(Saved entries)
>>>

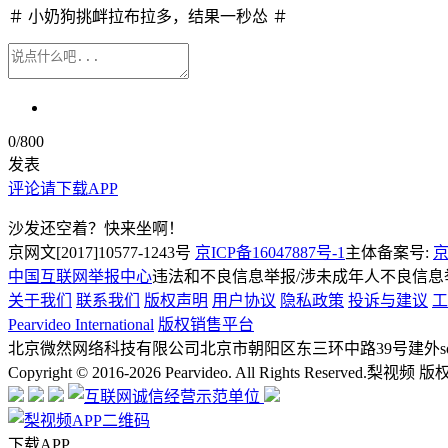
＃ 小奶狗挑衅拉布拉多，结果一秒怂 ＃
0
/800
发表
评论请下载APP
沙发还空着？快来坐啊！
京网文[2017]10577-1243号
京ICP备16047887号-1
主体备案号:
京
中国互联网举报中心
违法和不良信息举报/涉未成年人不良信息举报
关于我们
联系我们
版权声明
用户协议
隐私政策
投诉与建议
工
Pearvideo International
版权销售平台
北京微然网络科技有限公司
北京市朝阳区东三环中路39号建外soh
Copyright © 2016-2026 Pearvideo. All Rights Reserved.
梨视频 版
下载APP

<<<

* Exercise:
Give back, word for word, the lines of the records that run from the one holding "北京微然网络科技有限公司" to the very last.

* Task answer:
北京微然网络科技有限公司
北京市朝阳区东三环中路39号建外soh
Copyright © 2016-2026 Pearvideo. All Rights Reserved.
梨视频 版
下载APP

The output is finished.